Non capisco cosa mi stia succedendo. Da dove spunti fuori tutto questo desiderio di vestiti leggeri e colorati e di sole. Persino il rumore dell’acqua che chioccia sulla grondaia mi disturbava, prima, mentre cercavo di recuperare un pochino del sonno perduto di ieri sera.
Improvvisamente quest’anno ho voglia di primavera, una voglia che non riesco a spiegarmi. Per tanto tempo è stata una stagione che mi dava sui nervi. Mi infastidiva questa retorica degli uccellini cinguettanti e del risveglio della natura. A me piaceva il silenzio di certe giornate invernali immobili e gelate, col cielo di un grigio uniforme e gli alberi come tratti di matita a segnare il confine tra una terra infreddolita e un cielo muto e distante.
Quest’anno mi piace crogiolarmi al sole nel parco, mentre faccio quattro chiacchiere con Francesco, o sorseggiare il caffé nel giardino di casa di mio suocero, in un tripudio di api industriose e uccellini che svolazzano ovunque. Ho anche smesso di mettermi il piumino imbottito per uscire, e ho tirato fuori le mie giacchette risicate e le magliette da mettere una sopra l’altra, maniche lunghe sotto, mezze maniche maniche sopra.
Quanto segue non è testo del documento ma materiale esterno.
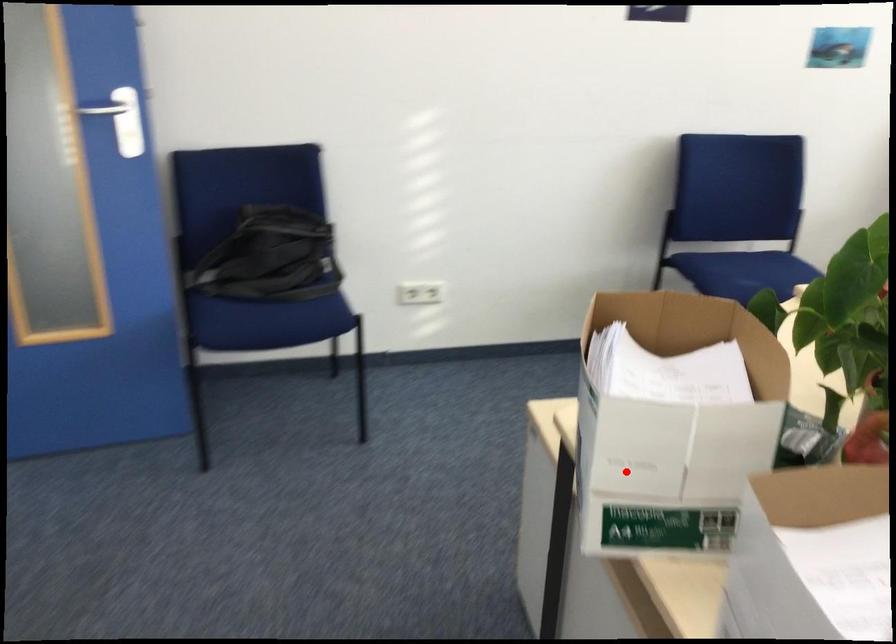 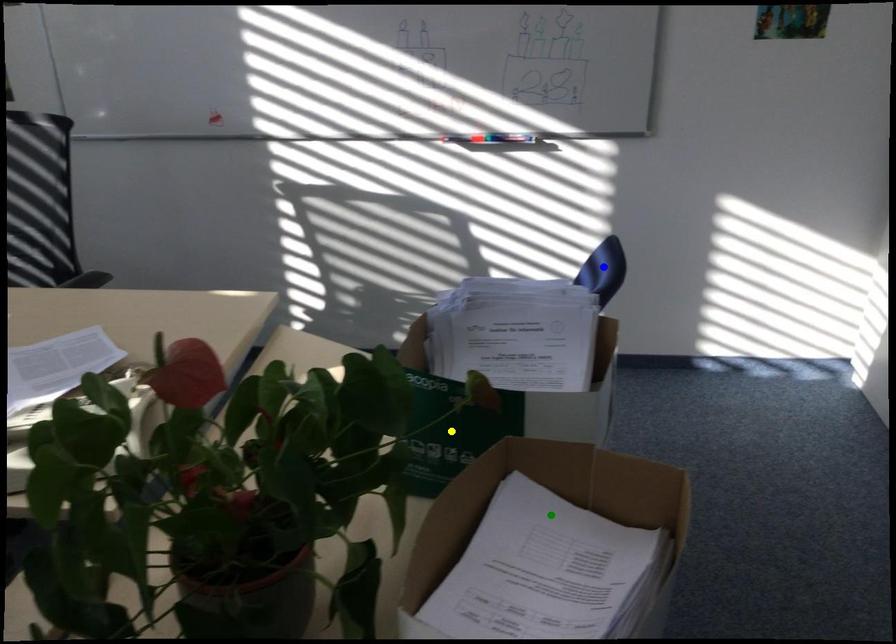 Question: I am providing you with two images of the same scene from different viewpoints. A red point is marked on the first image. You are given multiple points on the second image. Which point in image 2 is actually the same real-world point as the red point in image 1?

Choices:
 (A) yellow point
 (B) blue point
 (C) green point

Answer: (C) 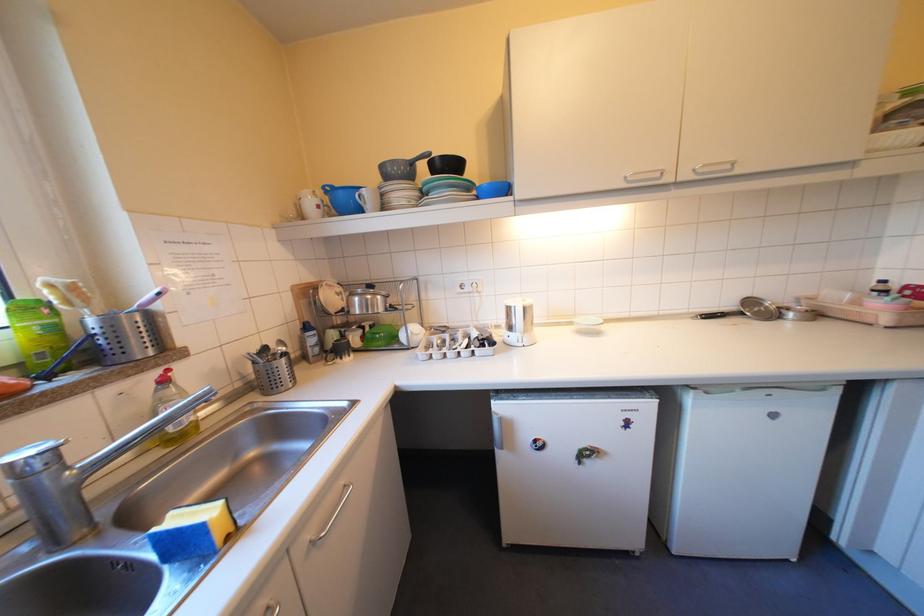 The image size is (924, 616). Describe the element at coordinates (153, 296) in the screenshot. I see `a pink brush handle` at that location. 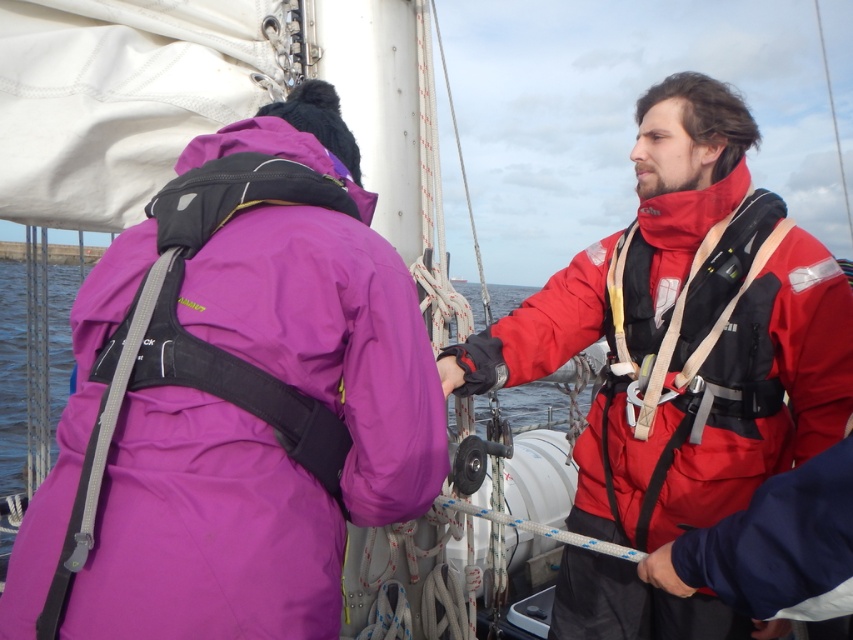 Based on the photo, is purple matte jacket at upper left further to camera compared to red matte life vest at center?

No, purple matte jacket at upper left is closer to the viewer.

Which is in front, point (115, 625) or point (738, 300)?

Positioned in front is point (115, 625).

Does point (136, 456) come closer to viewer compared to point (618, 499)?

Yes.

This screenshot has width=853, height=640. I want to click on purple matte jacket at upper left, so click(206, 531).

Is the position of red matte life vest at center more distant than that of transparent water at center?

That is False.

Between point (685, 104) and point (483, 419), which one is positioned behind?

Point (483, 419)

Does point (802, 275) come in front of point (506, 301)?

That is True.

The width and height of the screenshot is (853, 640). What are the coordinates of `red matte life vest at center` in the screenshot? It's located at (685, 332).

How much distance is there between purple matte jacket at upper left and transparent water at center?

2.29 meters

What do you see at coordinates (206, 531) in the screenshot? I see `purple matte jacket at upper left` at bounding box center [206, 531].

From the picture: Who is more distant from viewer, (300, 577) or (511, 417)?

The point (511, 417) is behind.

This screenshot has width=853, height=640. I want to click on purple matte jacket at upper left, so click(206, 531). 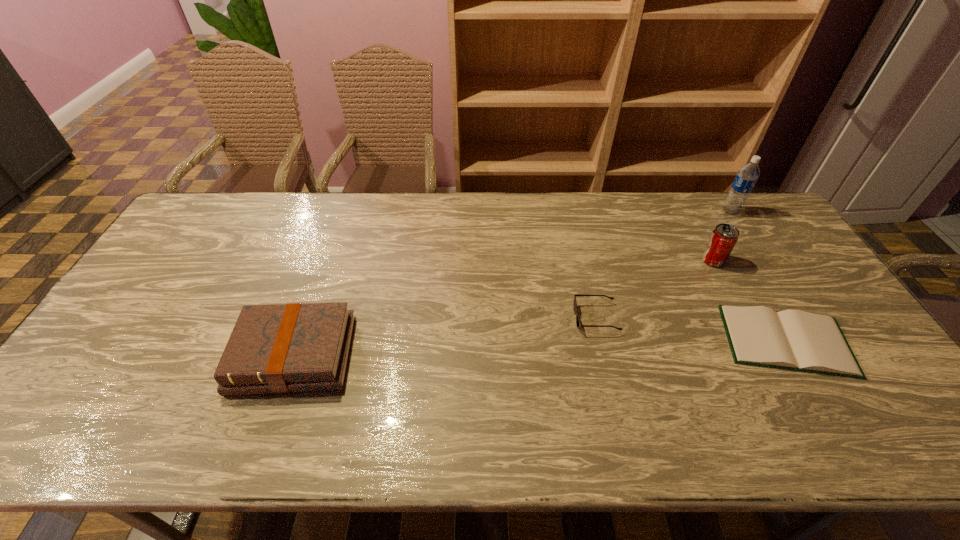 At what (x,y) coordinates should I click in order to perform the action: click on free spot located 0.130m on the front of the tallest object. Please return your answer as a coordinate pair (x, y). Image resolution: width=960 pixels, height=540 pixels. Looking at the image, I should click on (750, 241).

You are a GUI agent. You are given a task and a screenshot of the screen. Output one action in this format:
    pyautogui.click(x=<x>, y=<y>)
    Task: Click on the free space located 0.150m on the front of the fourth nearest object
    Image resolution: width=960 pixels, height=540 pixels.
    Given the screenshot: What is the action you would take?
    pyautogui.click(x=736, y=306)

Identify the location of free space located on the right of the taller hardback book. coord(442,355).

What are the coordinates of `free space located 0.210m on the front lenses of the fourth tallest object` in the screenshot? It's located at (499, 318).

Identify the location of vacant space located 0.250m on the front lenses of the fourth tallest object. The height and width of the screenshot is (540, 960). (485, 318).

Locate an element on the screen. The width and height of the screenshot is (960, 540). vacant space located 0.050m on the front lenses of the fourth tallest object is located at coordinates (557, 318).

Identify the location of vacant space located on the left of the shortest object. (683, 341).

In order to click on object located at the far edge in this screenshot , I will do `click(746, 178)`.

Locate an element on the screen. water bottle present at the right edge is located at coordinates (746, 178).

At what (x,y) coordinates should I click in order to perform the action: click on hardback book that is at the right edge. Please return your answer as a coordinate pair (x, y). This screenshot has width=960, height=540. Looking at the image, I should click on (796, 340). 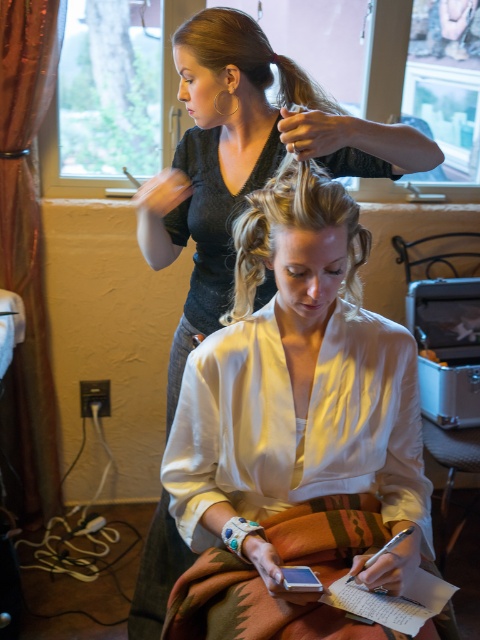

Non lo so che mi piglia, cosa è cambiato. È che forse è stato un inverno pesante, e lo sapevo fin da prima che iniziasse. È che spero che con la primavera certe cose prendano la china dei percorsi piacevolmente in discesa. Non lo so. So che quest’anno va così. A volte si cambia, spero non troppo, o almeno in meglio.